Fixing What's Broken: A CI Pipeline Recovery Story

Sometimes the most critical bugs are the ones that fail silently. On March 16th, we merged a fix that addressed a fundamental issue in our content pipeline: two GitHub Actions workflows that had never successfully run.

The Problem

Our strug-blog-sync.yml and notify-progress-stream.yml workflows were referencing a Gemini action that didn't exist. Every trigger resulted in a silent failure. The impact? Twelve stream entries never made it to our content pipeline. Blog sync operations failed without alerting anyone. Our progress stream—designed to show real-time development activity—was showing a fiction.

The Fix

We replaced the phantom Gemini action with Strug Works dispatch—our autonomous agent orchestration system. This isn't just a find-and-replace fix. By routing through Strug Works, these workflows now benefit from the same intelligent task routing, retry logic, and observability that powers our entire platform.

We also corrected a configuration error in CLAUDE.md where the wrong Sanity project ID had been documented (ktfgvv39 instead of the correct prb5dynx). Documentation drift like this compounds over time—better to catch it early.

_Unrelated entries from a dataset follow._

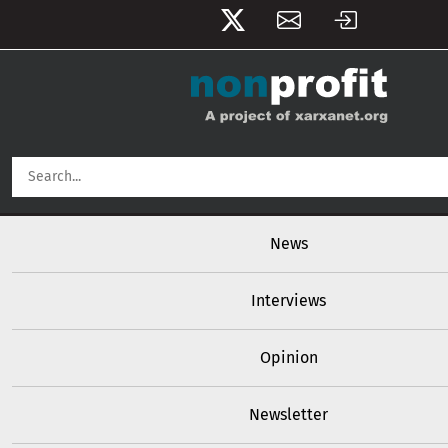
User account menu
Skip to main content
Main navigation
News
Interviews
Opinion
Newsletter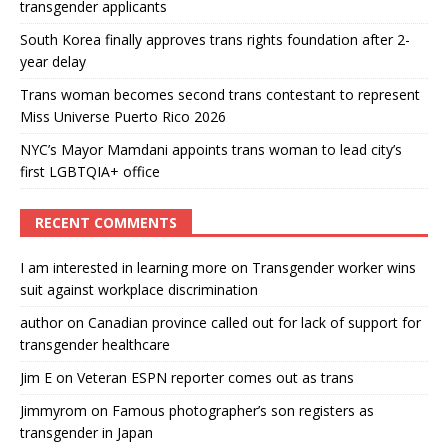
transgender applicants
South Korea finally approves trans rights foundation after 2-
year delay
Trans woman becomes second trans contestant to represent
Miss Universe Puerto Rico 2026
NYC’s Mayor Mamdani appoints trans woman to lead city’s
first LGBTQIA+ office
RECENT COMMENTS
I am interested in learning more
on
Transgender worker wins
suit against workplace discrimination
author
on
Canadian province called out for lack of support for
transgender healthcare
Jim E
on
Veteran ESPN reporter comes out as trans
Jimmyrom
on
Famous photographer’s son registers as
transgender in Japan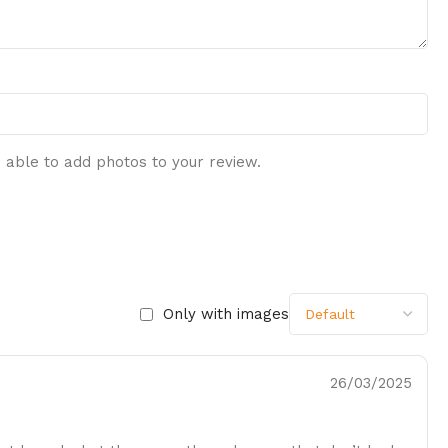
 able to add photos to your review.
Only with images
26/03/2025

To recover the lost data, we built a backfill script that reconstructed the twelve missing stream entries. These entries now accurately reflect the work that was done but never surfaced in our progress stream.

What We Learned

Silent failures are the worst kind. Workflows that fail loudly get fixed quickly. Workflows that fail silently erode trust over time. We're now implementing health checks for all critical automation paths—not just success/failure states, but expected frequency and data integrity checks.

What's Next

This fix unblocks our entire content pipeline. With reliable CI workflows, Strug Stream will accurately reflect real-time development activity. Blog posts will sync automatically. Stream entries will flow without gaps.

We're also building better observability into our automation layer. Every workflow dispatch will now emit structured events that feed into Strug Stream, creating a self-documenting audit trail. When something breaks, we'll know immediately—not twelve entries later.

Infrastructure work like this doesn't ship flashy features. But it's the foundation that makes everything else possible. Reliable automation is how small teams ship like large ones. And catching these silent failures early is how you maintain velocity as complexity grows.